DATA TO PROCESS: Begin

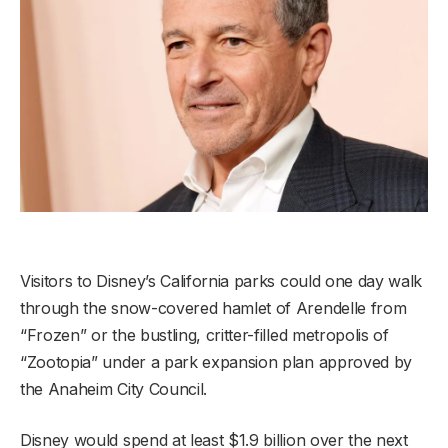
Visitors to Disney’s California parks could one day walk
through the snow-covered hamlet of Arendelle from
“Frozen” or the bustling, critter-filled metropolis of
“Zootopia” under a park expansion plan approved by
the Anaheim City Council.
Disney would spend at least $1.9 billion over the next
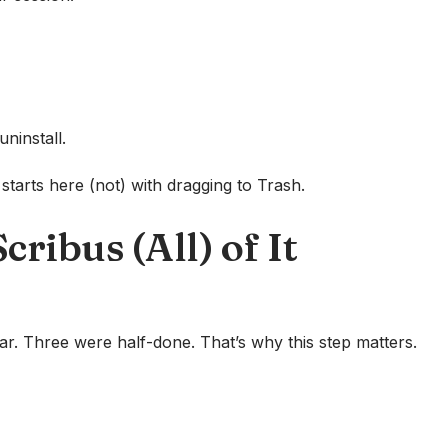
uninstall.
tarts here (not) with dragging to Trash.
ribus (All) of It
ear. Three were half-done. That’s why this step matters.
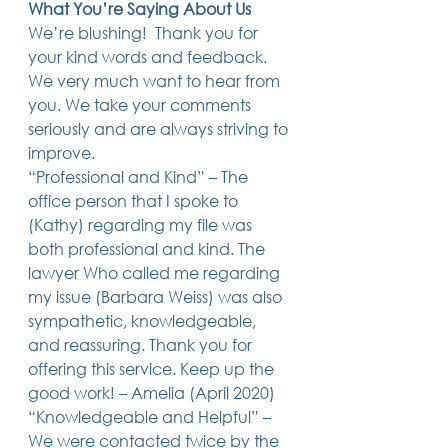
What You’re Saying About Us
Trusts & Estate Planning
We’re blushing!  Thank you for 
Workers Compensation
your kind words and feedback. 
Success Story
We very much want to hear from 
Social Security Disability
you. We take your comments 
Member Satisfaction
Probate
seriously and are always striving to 
improve.  
Looking for Something
“Professional and Kind” – The 
Different?
.
office person that I spoke to 
Find posts related to the topic(s) you're
(Kathy) regarding my file was 
interested in.
both professional and kind. The 
lawyer Who called me regarding 
74 posts
69 posts
48 posts
39 posts
business
(74)
estate planning
(69)
wills
(48)
trusts
(39)
my issue (Barbara Weiss) was also 
38 posts
34 posts
31 posts
small business
(38)
contracts
(34)
real estate
(31)
sympathetic, knowledgeable, 
27 posts
23 posts
estate planning attorney
(27)
power of attorney
(23)
23 posts
23 posts
22 posts
business planning
(23)
elder law
(23)
debt
(22)
and reassuring. Thank you for 
22 posts
21 posts
21 posts
probate
(22)
personal injury
(21)
business advice
(21)
offering this service. Keep up the 
19 posts
19 posts
19 posts
nursing home
(19)
Covid-19
(19)
employees
(19)
good work! – Amelia (April 2020)  
18 posts
18 posts
18 posts
medicaid
(18)
business owner
(18)
taxes
(18)
18 posts
16 posts
16 posts
16 posts
bankruptcy
(18)
guardianship
(16)
tax
(16)
LLC
(16)
“Knowledgeable and Helpful” – 
15 posts
15 posts
15 posts
finances
(15)
asset protection
(15)
estate
(15)
We were contacted twice by the 
15 posts
14 posts
14 posts
car accident
(15)
court
(14)
business attorney
(14)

DATA TO PROCESS: End

* [AIM OF THE EXERCISE] Could you write out every record exactly, leaving the pictures out?

* [TASK SOLUTION]
Visitors to Disney’s California parks could one day walk
through the snow-covered hamlet of Arendelle from
“Frozen” or the bustling, critter-filled metropolis of
“Zootopia” under a park expansion plan approved by
the Anaheim City Council.
Disney would spend at least $1.9 billion over the next
uninstall.
tarts here (not) with dragging to Trash.
ribus (All) of It
ear. Three were half-done. That’s why this step matters.
What You’re Saying About Us
Trusts & Estate Planning
We’re blushing!  Thank you for 
Workers Compensation
your kind words and feedback. 
Success Story
We very much want to hear from 
Social Security Disability
you. We take your comments 
Member Satisfaction
Probate
seriously and are always striving to 
improve.  
Looking for Something
“Professional and Kind” – The 
Different?
.
office person that I spoke to 
Find posts related to the topic(s) you're
(Kathy) regarding my file was 
interested in.
both professional and kind. The 
lawyer Who called me regarding 
74 posts
69 posts
48 posts
39 posts
business
(74)
estate planning
(69)
wills
(48)
trusts
(39)
my issue (Barbara Weiss) was also 
38 posts
34 posts
31 posts
small business
(38)
contracts
(34)
real estate
(31)
sympathetic, knowledgeable, 
27 posts
23 posts
estate planning attorney
(27)
power of attorney
(23)
23 posts
23 posts
22 posts
business planning
(23)
elder law
(23)
debt
(22)
and reassuring. Thank you for 
22 posts
21 posts
21 posts
probate
(22)
personal injury
(21)
business advice
(21)
offering this service. Keep up the 
19 posts
19 posts
19 posts
nursing home
(19)
Covid-19
(19)
employees
(19)
good work! – Amelia (April 2020)  
18 posts
18 posts
18 posts
medicaid
(18)
business owner
(18)
taxes
(18)
18 posts
16 posts
16 posts
16 posts
bankruptcy
(18)
guardianship
(16)
tax
(16)
LLC
(16)
“Knowledgeable and Helpful” – 
15 posts
15 posts
15 posts
finances
(15)
asset protection
(15)
estate
(15)
We were contacted twice by the 
15 posts
14 posts
14 posts
car accident
(15)
court
(14)
business attorney
(14)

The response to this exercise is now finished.